Chronic, open and non-healing wounds are a great challenge to surgeons and treatment of these wounds can cost a lot and can involve a lot of time. The patient may even have to remain in the hospital for a long duration of time. Wound healing is a complex process and is dynamic. The first step in wound healing is cell migration which is essential for repair and closure.

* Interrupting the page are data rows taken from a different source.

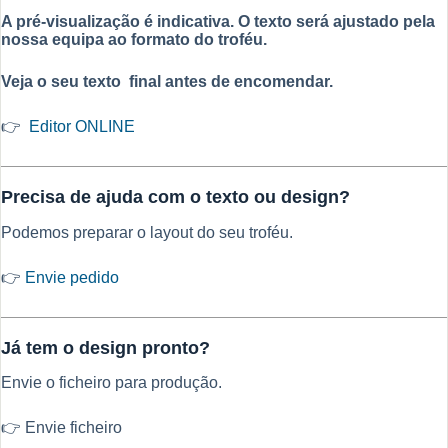
A pré-visualização é indicativa. O texto será ajustado pela
nossa equipa ao formato do troféu.
Veja o seu texto final antes de encomendar.
👉
Editor ONLINE
Precisa de ajuda com o texto ou design?
Podemos preparar o layout do seu troféu.
👉
Envie pedido
Já tem o design pronto?
Envie o ficheiro para produção.
👉 Envie ficheiro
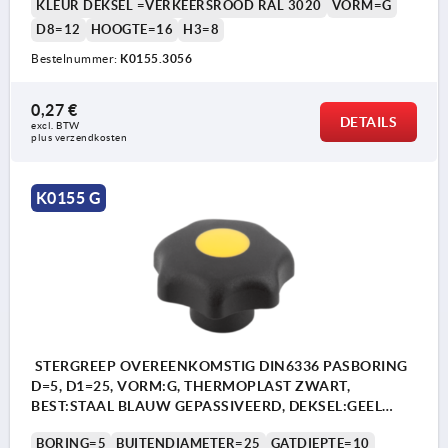
KLEUR DEKSEL =VERKEERSROOD RAL 3020
VORM=G
D8=12
HOOGTE=16
H3=8
Bestelnummer:
K0155.3056
0,27 €
DETAILS
excl. BTW 
plus verzendkosten
K0155 G
STERGREEP OVEREENKOMSTIG DIN6336 PASBORING
D=5, D1=25, VORM:G, THERMOPLAST ZWART,
BEST:STAAL BLAUW GEPASSIVEERD, DEKSEL:GEEL
RAL1021
BORING=5
BUITENDIAMETER=25
GATDIEPTE=10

Other sequences in wound healing are debris removal, infection control, control of inflammation, development of new blood vessels which is known as angiogenesis, deposition of granulation tissue, contraction of the wound, remodelling of the matrix of the connective tissue and maturation. Defects in any of the sequences of wound repair can result in chronic wounds. Such wounds are associated with pressure, venous insufficiency, trauma, diabetes mellitus, prolonged immobilization and vascular disease.

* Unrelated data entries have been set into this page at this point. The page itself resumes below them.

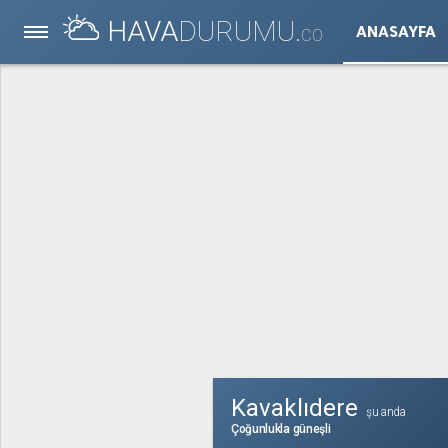
HAVA
DURUMU.
ANASAYFA
CO
Kavaklıdere
şu anda
Çoğunlukla güneşli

VAC therapy is known to be effective for the treatment of chronic wounds. Rapid healing of wounds also decreases hospitalization stay and cost of treatment. Other benefits include faster return to activity and decreased risk of infection (Joseph et al, 2000). Pressure ulcers VAC therapy is useful in the treatment of full-thickness pressure ulcers. It is recommended both for definitive therapy and also for optimization of wound bed prior to surgical closure.
VAC therapy improves perfusion and promotes granulation tissue formation. Diabetic foot ulcers Chronic diabetic foot ulcers pose a challenge to the physicians (Sibbald, et al. , 2003). Many a times, these ulcers need multi-modality interventions like wound debridement, antibiotic treatment, revascularization and offloading of the foot (Hopf et al, 2001). Many treatments have been reported for diabetic foot in the literature.

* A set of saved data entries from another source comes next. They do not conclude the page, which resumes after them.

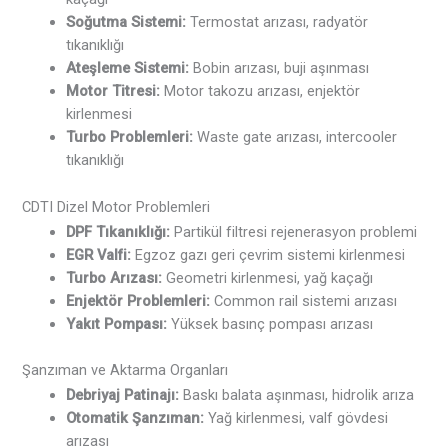
Soğutma Sistemi:
Termostat arızası, radyatör
tıkanıklığı
Ateşleme Sistemi:
Bobin arızası, buji aşınması
Motor Titresi:
Motor takozu arızası, enjektör
kirlenmesi
Turbo Problemleri:
Waste gate arızası, intercooler
tıkanıklığı
CDTI Dizel Motor Problemleri
DPF Tıkanıklığı:
Partikül filtresi rejenerasyon problemi
EGR Valfi:
Egzoz gazı geri çevrim sistemi kirlenmesi
Turbo Arızası:
Geometri kirlenmesi, yağ kaçağı
Enjektör Problemleri:
Common rail sistemi arızası
Yakıt Pompası:
Yüksek basınç pompası arızası
Şanzıman ve Aktarma Organları
Debriyaj Patinajı:
Baskı balata aşınması, hidrolik arıza
Otomatik Şanzıman:
Yağ kirlenmesi, valf gövdesi
arızası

These include negative pressure wound therapy, administration of growth factors, electric stimulation, tissue substitutes with either skin grafts or bioengineered tissue and advanced moist wound therapy (Blume et al, 2008). Blume et al (2008) conducted a randomized control trial on the efficacy of VAC therapy and reported that this form of therapy is much superior to other treatment modalities for diabetic foot ulcer. The authors reported that VAC therapy decreased the risk of amputation and increased chances of complete ulcer healing.